§ **WHAT THIS TASK INVOLVES**: Pick every line from the data that holds the word "ring".

§ **TASK DATA**:
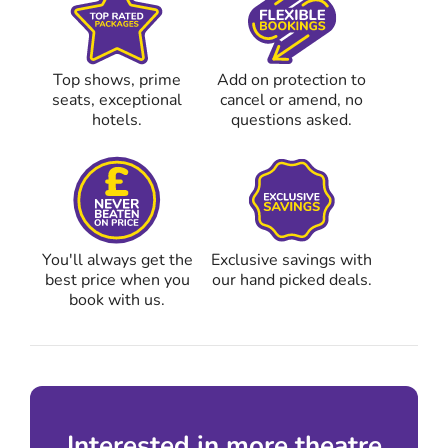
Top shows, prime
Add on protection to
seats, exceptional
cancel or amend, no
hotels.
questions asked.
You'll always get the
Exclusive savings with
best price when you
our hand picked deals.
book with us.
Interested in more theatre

==

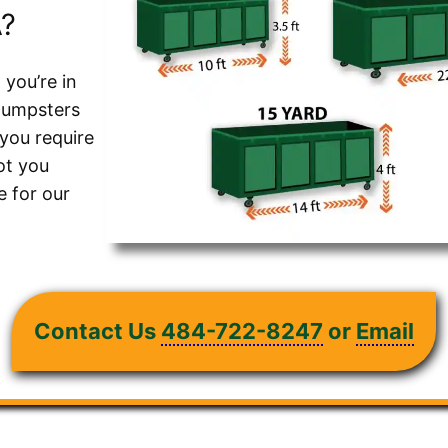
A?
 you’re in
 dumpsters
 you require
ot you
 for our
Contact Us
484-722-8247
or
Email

--

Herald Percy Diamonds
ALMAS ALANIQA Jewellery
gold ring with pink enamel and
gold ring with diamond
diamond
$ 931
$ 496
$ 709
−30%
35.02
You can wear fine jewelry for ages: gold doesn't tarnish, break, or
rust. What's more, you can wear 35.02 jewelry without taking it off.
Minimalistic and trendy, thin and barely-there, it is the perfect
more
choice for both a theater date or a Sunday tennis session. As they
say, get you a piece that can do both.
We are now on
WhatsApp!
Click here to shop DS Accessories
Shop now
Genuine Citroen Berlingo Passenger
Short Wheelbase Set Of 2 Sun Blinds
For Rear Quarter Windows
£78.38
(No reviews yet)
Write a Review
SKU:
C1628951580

§ **FINAL ANSWER**:
gold ring with pink enamel and
gold ring with diamond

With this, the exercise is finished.